When Legalese Meets Code CMU Research Helps Emerging Tech Companies Navigate the Law

Marylee WilliamsThursday, September 4, 2025Print this page.

SCS faculty member Travis Breaux directs CMU's Requirements Engineering Lab, where he creates tools that bridge the gaps between people in law and tech.

As Congress debated dollars and cents this summer, it also weighed an AI moratorium, which could have prevented states from passing laws regulating artificial intelligence. This moratorium didn't go into effect, but the discussion about regulating technology remains. As states and the federal government attempt to put guardrails around privacy, healthcare and energy usage, tech companies — which can range from two-person startups to thousand-person teams — must comply with laws or face penalties. But if developers and engineers don't understand why or how they need to comply, they risk running afoul of the law.

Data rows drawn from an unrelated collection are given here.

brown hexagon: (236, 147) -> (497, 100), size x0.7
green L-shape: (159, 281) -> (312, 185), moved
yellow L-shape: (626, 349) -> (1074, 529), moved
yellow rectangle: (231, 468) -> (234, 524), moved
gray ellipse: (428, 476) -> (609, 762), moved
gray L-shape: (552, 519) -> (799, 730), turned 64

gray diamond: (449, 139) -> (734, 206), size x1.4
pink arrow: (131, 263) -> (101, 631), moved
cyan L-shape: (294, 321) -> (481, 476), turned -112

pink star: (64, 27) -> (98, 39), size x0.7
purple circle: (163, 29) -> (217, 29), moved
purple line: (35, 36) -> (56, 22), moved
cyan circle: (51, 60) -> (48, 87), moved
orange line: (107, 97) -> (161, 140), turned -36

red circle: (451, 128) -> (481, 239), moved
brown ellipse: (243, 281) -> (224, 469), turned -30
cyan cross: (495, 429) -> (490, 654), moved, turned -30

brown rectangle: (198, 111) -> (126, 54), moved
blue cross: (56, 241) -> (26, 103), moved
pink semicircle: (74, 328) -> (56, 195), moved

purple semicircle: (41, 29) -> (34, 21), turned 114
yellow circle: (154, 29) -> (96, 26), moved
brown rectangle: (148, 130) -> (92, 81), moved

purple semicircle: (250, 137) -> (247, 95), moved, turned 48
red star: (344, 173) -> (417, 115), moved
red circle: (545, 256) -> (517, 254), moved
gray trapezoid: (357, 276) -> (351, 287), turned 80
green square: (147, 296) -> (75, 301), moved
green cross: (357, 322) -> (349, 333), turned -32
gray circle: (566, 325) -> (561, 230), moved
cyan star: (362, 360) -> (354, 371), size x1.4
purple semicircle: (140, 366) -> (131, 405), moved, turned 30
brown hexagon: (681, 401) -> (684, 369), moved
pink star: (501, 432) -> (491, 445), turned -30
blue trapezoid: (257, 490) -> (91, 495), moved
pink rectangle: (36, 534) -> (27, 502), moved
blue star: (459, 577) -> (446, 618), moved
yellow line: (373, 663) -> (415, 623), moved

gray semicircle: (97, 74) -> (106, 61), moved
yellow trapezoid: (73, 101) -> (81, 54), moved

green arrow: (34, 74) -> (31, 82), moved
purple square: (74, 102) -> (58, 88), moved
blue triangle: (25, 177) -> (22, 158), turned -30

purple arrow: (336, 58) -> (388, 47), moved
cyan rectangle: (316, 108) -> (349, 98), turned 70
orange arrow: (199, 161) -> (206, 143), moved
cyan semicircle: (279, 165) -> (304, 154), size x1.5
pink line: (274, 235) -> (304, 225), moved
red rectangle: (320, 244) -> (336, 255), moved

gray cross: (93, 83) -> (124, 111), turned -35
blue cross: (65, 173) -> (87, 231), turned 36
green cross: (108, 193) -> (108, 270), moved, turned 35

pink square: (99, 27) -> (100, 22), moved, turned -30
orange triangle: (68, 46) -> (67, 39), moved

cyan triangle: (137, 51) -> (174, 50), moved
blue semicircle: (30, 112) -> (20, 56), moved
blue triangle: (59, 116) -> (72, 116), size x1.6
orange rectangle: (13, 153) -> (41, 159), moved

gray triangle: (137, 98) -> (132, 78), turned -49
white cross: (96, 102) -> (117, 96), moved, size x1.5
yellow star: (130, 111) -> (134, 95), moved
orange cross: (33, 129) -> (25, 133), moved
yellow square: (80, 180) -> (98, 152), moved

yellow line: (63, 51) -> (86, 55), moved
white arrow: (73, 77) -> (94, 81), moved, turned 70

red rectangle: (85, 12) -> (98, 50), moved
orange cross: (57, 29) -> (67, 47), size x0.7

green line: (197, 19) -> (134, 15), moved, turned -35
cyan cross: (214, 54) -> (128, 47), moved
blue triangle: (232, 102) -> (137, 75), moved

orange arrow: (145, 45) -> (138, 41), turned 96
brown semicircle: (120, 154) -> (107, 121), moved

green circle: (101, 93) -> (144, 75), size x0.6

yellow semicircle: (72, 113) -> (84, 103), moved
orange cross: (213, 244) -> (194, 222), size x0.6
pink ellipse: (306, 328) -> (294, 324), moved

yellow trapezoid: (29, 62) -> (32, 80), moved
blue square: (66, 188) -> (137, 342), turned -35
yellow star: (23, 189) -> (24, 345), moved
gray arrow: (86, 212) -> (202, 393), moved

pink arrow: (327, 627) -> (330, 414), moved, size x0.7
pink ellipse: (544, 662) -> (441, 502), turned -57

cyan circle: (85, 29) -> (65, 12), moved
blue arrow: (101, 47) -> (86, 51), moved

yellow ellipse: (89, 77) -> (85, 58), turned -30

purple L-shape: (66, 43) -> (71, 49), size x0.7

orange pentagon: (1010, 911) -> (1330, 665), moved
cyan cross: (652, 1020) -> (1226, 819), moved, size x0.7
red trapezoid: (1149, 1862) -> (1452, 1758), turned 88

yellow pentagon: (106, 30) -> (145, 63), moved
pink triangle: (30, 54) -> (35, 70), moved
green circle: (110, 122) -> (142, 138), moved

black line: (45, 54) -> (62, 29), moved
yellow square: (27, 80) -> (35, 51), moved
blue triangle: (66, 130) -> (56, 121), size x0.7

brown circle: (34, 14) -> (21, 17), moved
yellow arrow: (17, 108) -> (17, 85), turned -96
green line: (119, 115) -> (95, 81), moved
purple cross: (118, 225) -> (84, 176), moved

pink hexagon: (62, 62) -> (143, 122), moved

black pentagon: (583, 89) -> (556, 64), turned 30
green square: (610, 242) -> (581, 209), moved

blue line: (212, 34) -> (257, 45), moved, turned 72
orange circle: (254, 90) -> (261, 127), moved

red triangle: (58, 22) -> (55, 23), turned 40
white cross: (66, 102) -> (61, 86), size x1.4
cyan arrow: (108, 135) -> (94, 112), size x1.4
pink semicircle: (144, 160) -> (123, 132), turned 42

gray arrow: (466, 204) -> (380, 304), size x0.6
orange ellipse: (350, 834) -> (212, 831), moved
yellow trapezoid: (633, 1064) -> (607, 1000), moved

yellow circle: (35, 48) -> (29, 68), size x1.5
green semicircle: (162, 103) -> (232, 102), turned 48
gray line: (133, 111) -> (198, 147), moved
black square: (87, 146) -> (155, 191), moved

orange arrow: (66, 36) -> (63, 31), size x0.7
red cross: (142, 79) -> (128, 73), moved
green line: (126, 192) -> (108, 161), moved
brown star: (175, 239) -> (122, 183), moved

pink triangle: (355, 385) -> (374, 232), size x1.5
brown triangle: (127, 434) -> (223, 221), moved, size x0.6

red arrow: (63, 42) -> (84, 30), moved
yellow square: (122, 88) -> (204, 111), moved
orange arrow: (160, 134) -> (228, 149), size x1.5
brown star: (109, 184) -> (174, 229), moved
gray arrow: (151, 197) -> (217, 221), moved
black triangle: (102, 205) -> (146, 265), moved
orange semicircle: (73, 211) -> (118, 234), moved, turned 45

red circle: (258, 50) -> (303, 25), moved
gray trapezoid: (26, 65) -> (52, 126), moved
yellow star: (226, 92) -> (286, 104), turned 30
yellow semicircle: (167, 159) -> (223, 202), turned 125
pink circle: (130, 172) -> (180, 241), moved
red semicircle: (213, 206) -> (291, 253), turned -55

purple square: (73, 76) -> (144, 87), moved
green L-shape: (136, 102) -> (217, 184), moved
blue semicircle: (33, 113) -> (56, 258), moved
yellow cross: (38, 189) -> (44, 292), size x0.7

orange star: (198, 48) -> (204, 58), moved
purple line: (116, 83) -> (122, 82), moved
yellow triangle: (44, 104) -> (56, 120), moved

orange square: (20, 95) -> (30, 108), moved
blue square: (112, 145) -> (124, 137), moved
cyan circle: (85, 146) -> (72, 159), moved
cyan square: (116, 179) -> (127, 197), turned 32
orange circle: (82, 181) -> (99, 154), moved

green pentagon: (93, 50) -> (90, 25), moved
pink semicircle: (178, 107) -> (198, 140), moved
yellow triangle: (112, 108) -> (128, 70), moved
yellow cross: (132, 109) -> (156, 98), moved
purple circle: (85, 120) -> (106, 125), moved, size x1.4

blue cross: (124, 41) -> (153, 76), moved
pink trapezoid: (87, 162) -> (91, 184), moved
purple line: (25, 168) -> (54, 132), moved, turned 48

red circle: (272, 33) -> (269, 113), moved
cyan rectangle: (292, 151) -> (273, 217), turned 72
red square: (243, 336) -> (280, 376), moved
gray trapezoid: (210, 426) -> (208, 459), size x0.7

Travis Breaux, an associate professor in the School of Computer Science's Software and Societal Systems Department (S3D), directs Carnegie Mellon University's Requirements Engineering Lab. His research focuses on creating tools that translate legal text for developers and bridge the gaps between people in law and tech. In a recent paper, Breaux describes a tool that uses Python code to translate legal text and represent it in a form that's accessible to software engineers.

What makes laws so complicated, especially from a technical perspective?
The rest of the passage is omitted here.